Work order = Each entry must be given again exactly; images do not belong in the copy.

Collected data =

+===+

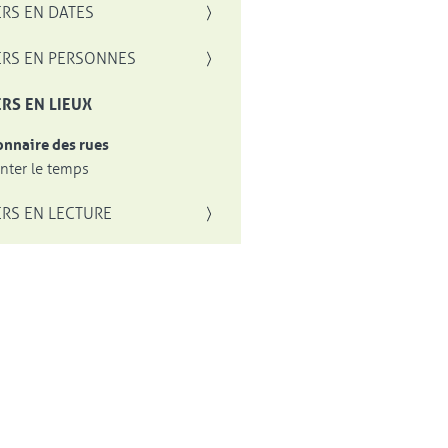
RS EN DATES
RS EN PERSONNES
RS EN LIEUX
onnaire des rues
ter le temps
RS EN LECTURE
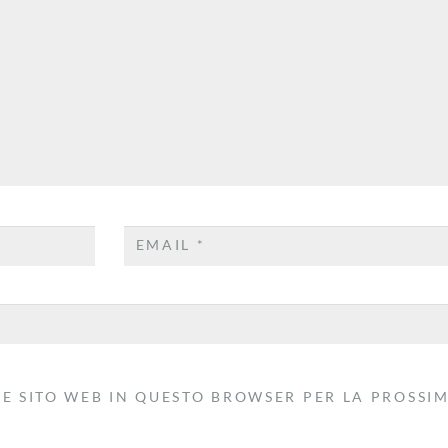
EMAIL
*
 E SITO WEB IN QUESTO BROWSER PER LA PROSSI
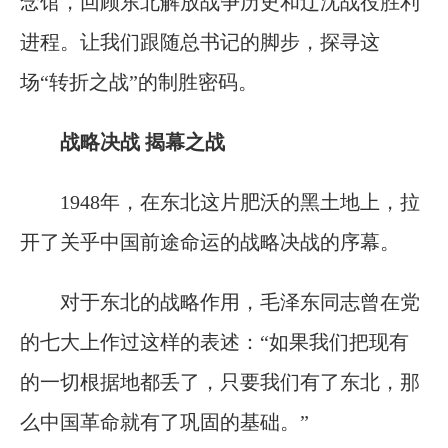
念馆，回顾东北解放战争历史和辽沈战役胜利
进程。让我们跟随总书记的脚步，探寻这
场“转折之战”的制胜密码。
战略决战 揭幕之战
1948年，在东北这片肥沃的黑土地上，拉
开了关乎中国前途命运的战略决战的序幕。
对于东北的战略作用，毛泽东同志曾在党
的七大上作过这样的表述：“如果我们把现有
的一切根据地都丢了，只要我们有了东北，那
么中国革命就有了巩固的基础。”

+===+

Task output =
RS EN DATES
RS EN PERSONNES
RS EN LIEUX
onnaire des rues
ter le temps
RS EN LECTURE
EMAIL
*
 E SITO WEB IN QUESTO BROWSER PER LA PROSSI
念馆，回顾东北解放战争历史和辽沈战役胜利
进程。让我们跟随总书记的脚步，探寻这
场“转折之战”的制胜密码。
战略决战 揭幕之战
1948年，在东北这片肥沃的黑土地上，拉
开了关乎中国前途命运的战略决战的序幕。
对于东北的战略作用，毛泽东同志曾在党
的七大上作过这样的表述：“如果我们把现有
的一切根据地都丢了，只要我们有了东北，那
么中国革命就有了巩固的基础。”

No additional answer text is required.